What is a strongly correlated system (in condensed matter physics)? I was told that a strongly correlated system is such that Fermi liquid theory fails, or a single-particle picture doesn't work. So, there is no energy band for a strongly correlated system. 
So, I would like to know:


*

*Whether it's a good definition (single-particle fails)? Considering we always use ARPES to test high-$T_c$ superconductors, where ARPES focuses on the energy band. 

*Is a traditional BCS superconductor a strongly correlated system? I'm not sure about this. 

*Why it is called a strongly correlated system? Is there any relation with the correlation function? (For, I know that at a phase transition, the correlation length tends to diverge, but is that related?)


Thanks! 
 A: (1) Your definition of strongly correlated system is correct "single-particle fails." We can still use ARPES to study strong correlated systems, we just do not see features that would be present in a weakly correlated system. The most prominent feature in a weakly correlated system is a sharp peak at certain energy and momentum. If you track this peak in energy as a function of momentum using ARPES you have essentially measured the energy band. In strongly correlated systems this peak is not sharp. The precise definition of sharp is that it has a delta-function component to it (at least in theory).
(2) BCS SC is not a strongly correlated system. There are still energy bands in a BCS SC it is just that the energy bands do not describe electrons. The energy bands of a BCS SC tell you something about the SC quasiparticles called Bogoliubov quasiparticles. One interesting thing about Bogoliubov quasiparticles is that they carry non-integer charge.
(3) The "strongly correlated" refers to the interacting nature of the system and the fact that there is no single-particle description. If you excite a strongly correlated system in two steps, the excitation you make in the first step will effect which excitations you can make in the second step in a highly non-trivial way.
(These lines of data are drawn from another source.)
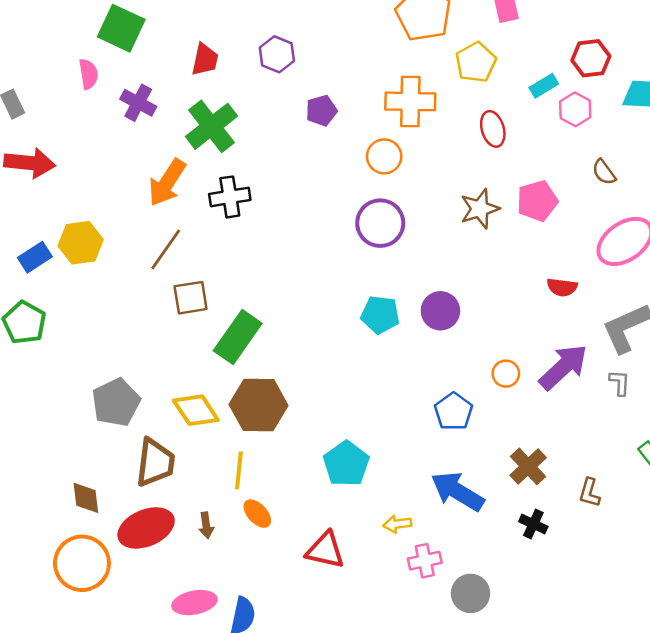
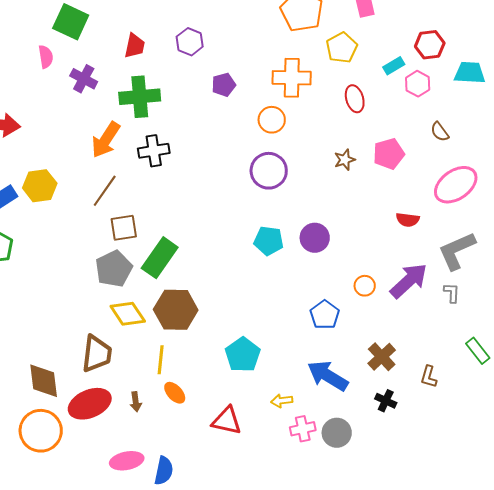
green cross: (211, 126) -> (140, 97), turned 33
brown star: (480, 209) -> (345, 160), size x0.7
gray pentagon: (116, 402) -> (114, 269), moved
brown diamond: (86, 498) -> (44, 381), size x1.4
gray circle: (471, 593) -> (337, 433), moved

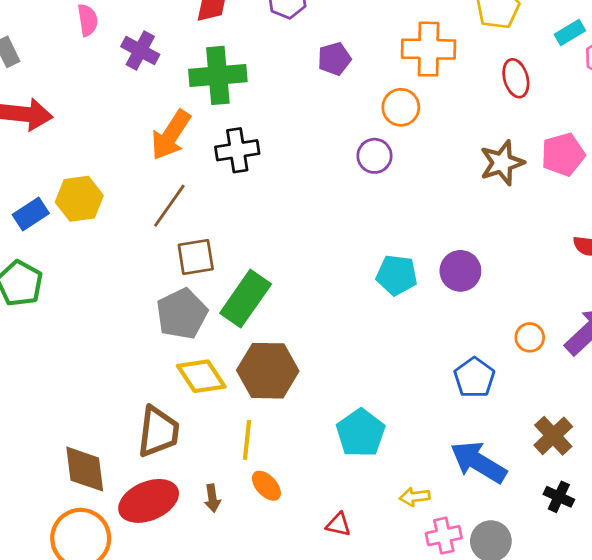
brown star: (345, 160) -> (502, 163), size x1.5
purple circle: (269, 171) -> (374, 156), moved, size x0.7
red triangle: (227, 421) -> (338, 525), size x0.6

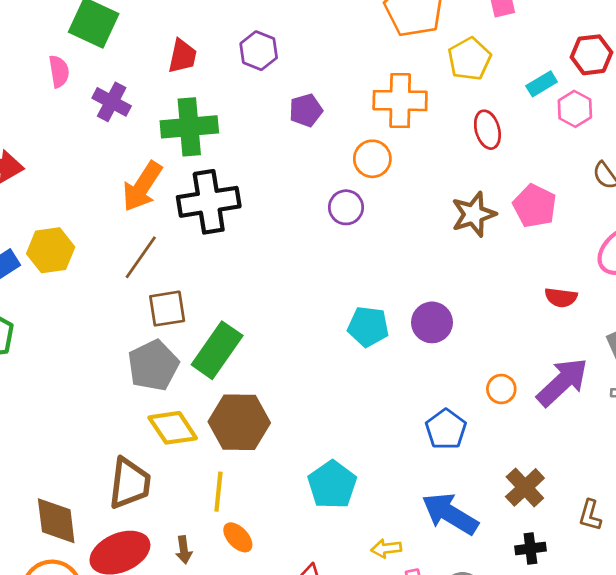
black cross: (237, 150) -> (209, 202), size x1.4
pink pentagon: (563, 154) -> (535, 206), turned -30
black cross: (559, 497) -> (530, 548), turned -32

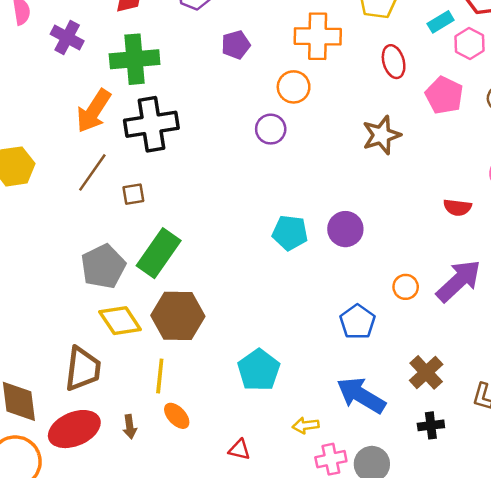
pink pentagon: (535, 206) -> (444, 95), moved
brown square: (167, 309) -> (133, 194), moved, size x0.7

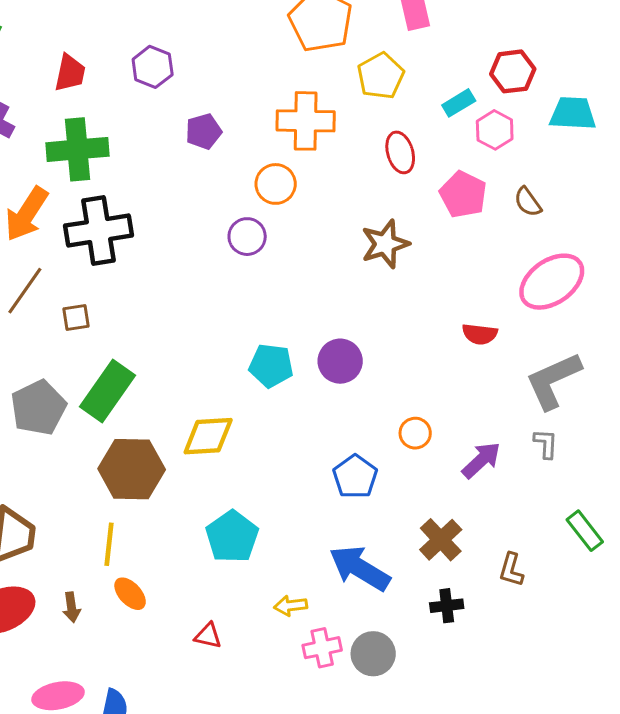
purple arrow: (459, 281) -> (481, 460), moved, size x0.7
yellow diamond: (120, 321) -> (208, 436), moved, turned -60

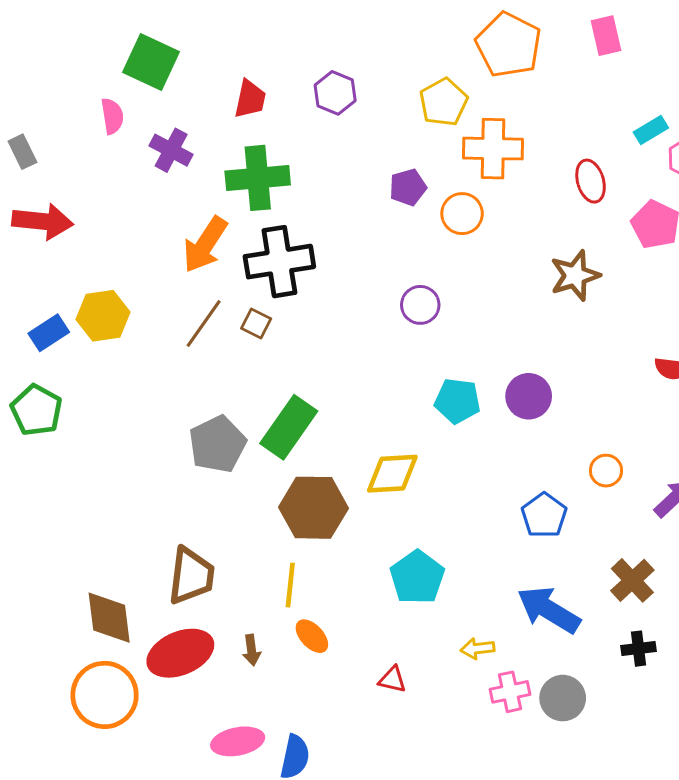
yellow pentagon: (381, 76) -> (443, 102), moved
purple pentagon: (204, 131) -> (408, 187), moved
purple circle: (247, 237) -> (420, 305), moved
brown square: (76, 318) -> (256, 323), moved, turned 36

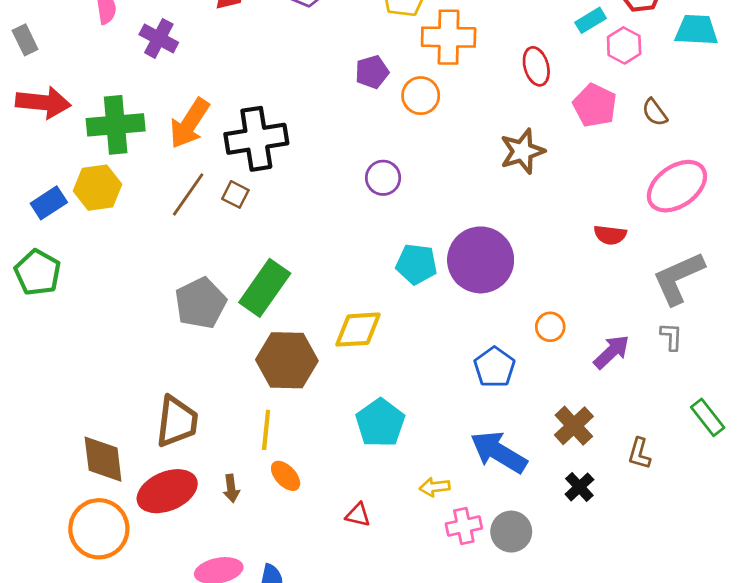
green cross: (258, 178) -> (116, 125), moved
purple circle: (529, 396) -> (481, 260), size x1.6
black cross: (639, 649) -> (579, 487), turned -36

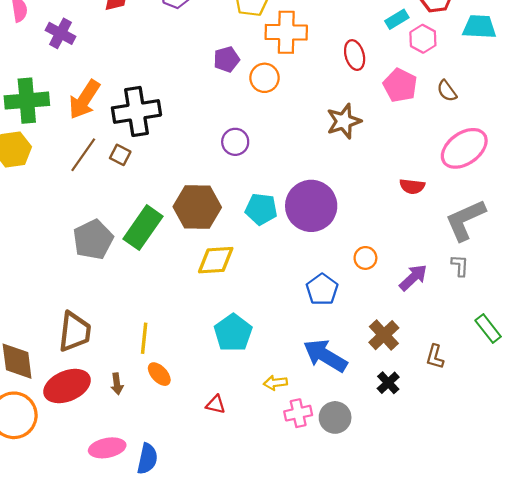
brown hexagon: (287, 360) -> (197, 207), moved

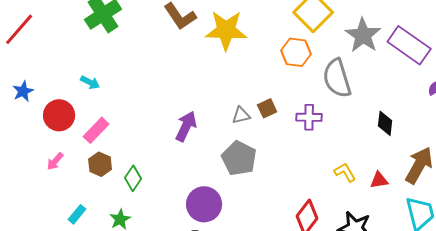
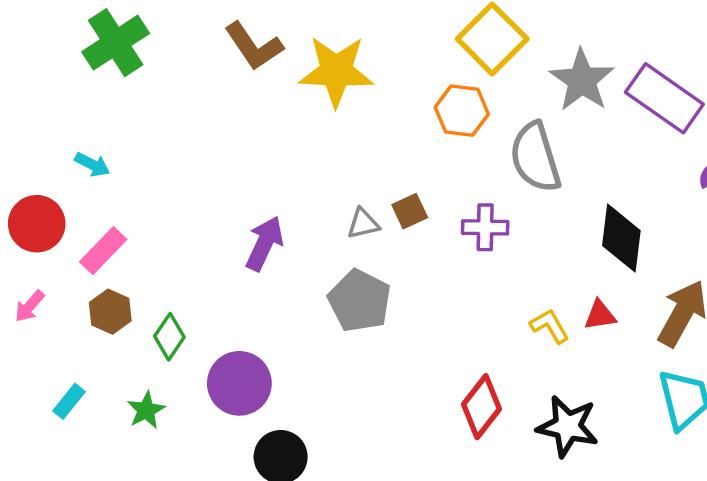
black diamond: (385, 123) -> (621, 238), size x1.5
red triangle: (379, 180) -> (600, 315), moved
purple circle: (204, 204) -> (239, 383), moved

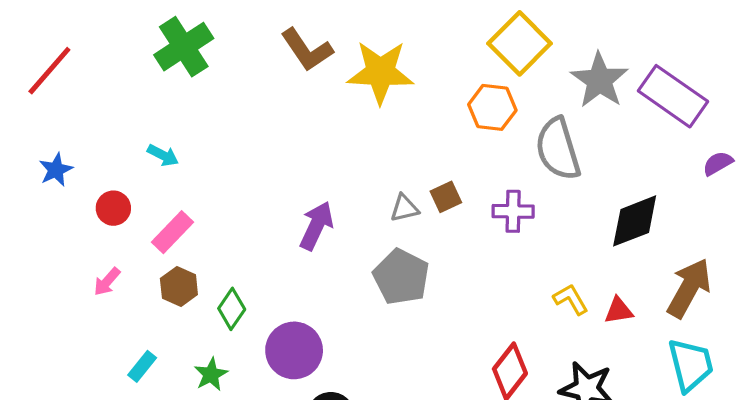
red circle: (37, 224) -> (113, 208), size x0.7
black diamond: (621, 238) -> (635, 221), turned 62
red triangle: (600, 315) -> (619, 310), moved

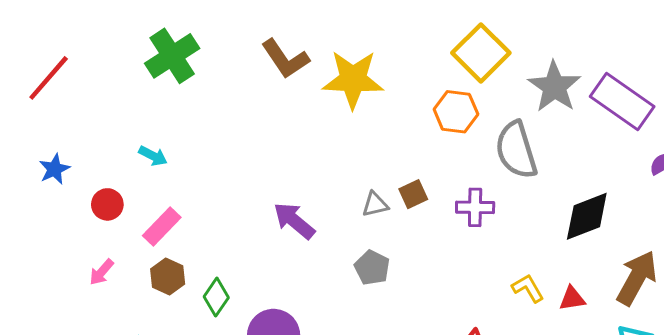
purple arrow: (316, 226) -> (294, 221), turned -75
gray pentagon: (401, 277) -> (372, 268), size x0.7

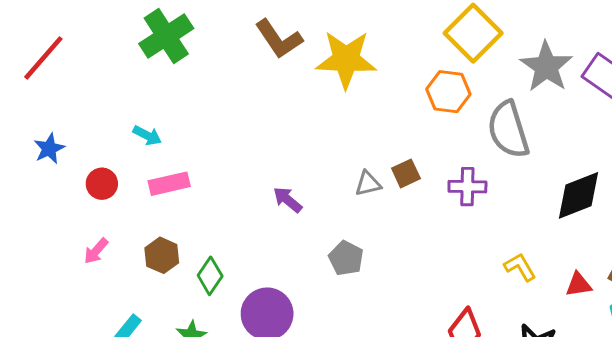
purple arrow: (294, 221) -> (288, 200), size x0.7
pink rectangle: (162, 226) -> (169, 184), moved, turned 33
gray pentagon: (372, 268) -> (346, 258), moved
red triangle: (572, 299) -> (579, 285), moved

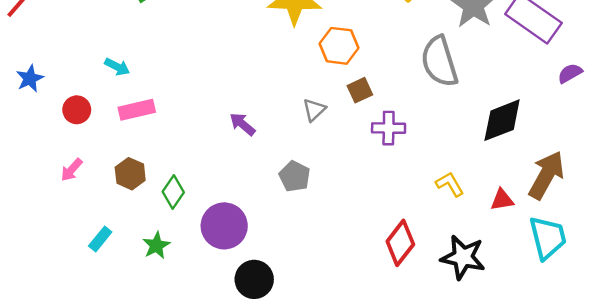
orange hexagon: (448, 92) -> (339, 46), moved
brown square: (406, 173) -> (360, 90), moved
gray triangle: (368, 184) -> (314, 110), turned -30
purple cross: (467, 187) -> (389, 128), moved

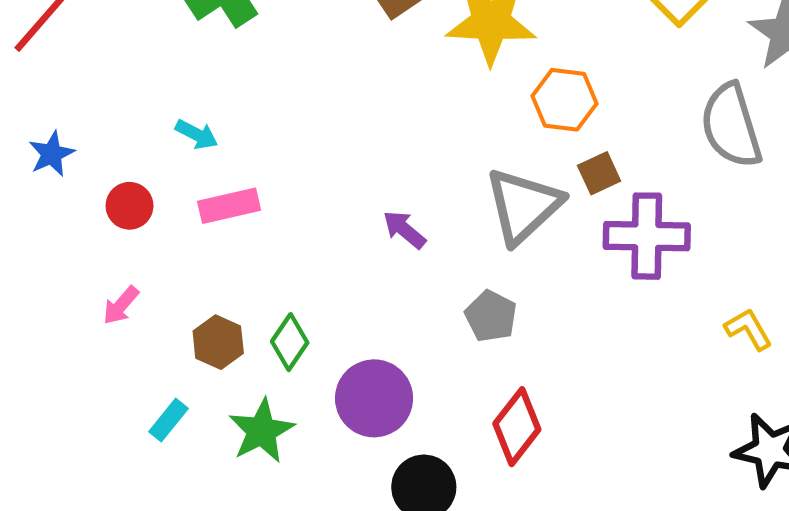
gray triangle: (314, 110) -> (523, 206), size x2.0
purple cross: (389, 128) -> (647, 236), size x1.5
brown hexagon: (130, 174) -> (218, 342), moved
red diamond: (400, 243) -> (517, 427), moved
green star: (156, 245) -> (262, 431), size x1.4

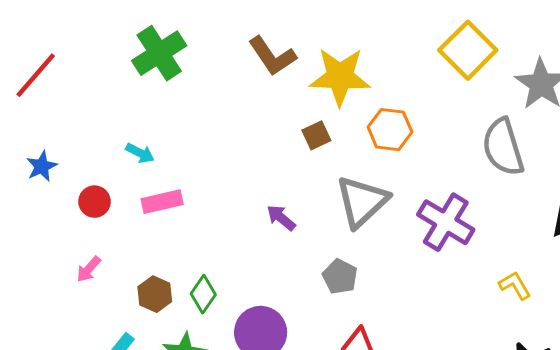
brown square: (599, 173) -> (316, 135), moved
purple cross: (647, 236) -> (446, 222), turned 30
The excitation you add first has a strong influence on the system and rearranges everything. In contrast, in a band metal you can add an electron at momentum $\mathbf{k}$ and the bands do not shift. You can then add another electron at momentum $\mathbf{k}'$ and its properties can be understood in terms of the original bands, i.e., the bands that were there before you added the electron at momentum $\mathbf{k}$.
A: Now, based on my current understanding, I would like to answer my question as: 
Any system described by Hamiltonian that is not quadratic is a strongly correlated system. Examples are: Fermi-Hubbard model with non-zero interaction: 
$$H = J\sum_{j,\sigma} c_{j,\sigma}^\dagger c_{j+1,\sigma} + \text{h.c.} -\mu\sum_{j,\sigma} c_{j,\sigma}^\dagger c_{j,\sigma} + U\sum_j(2n_{\uparrow}-1)(2n_{\downarrow}-1)$$
where the last term is not quadratic so it yields a strongly correlating behavior.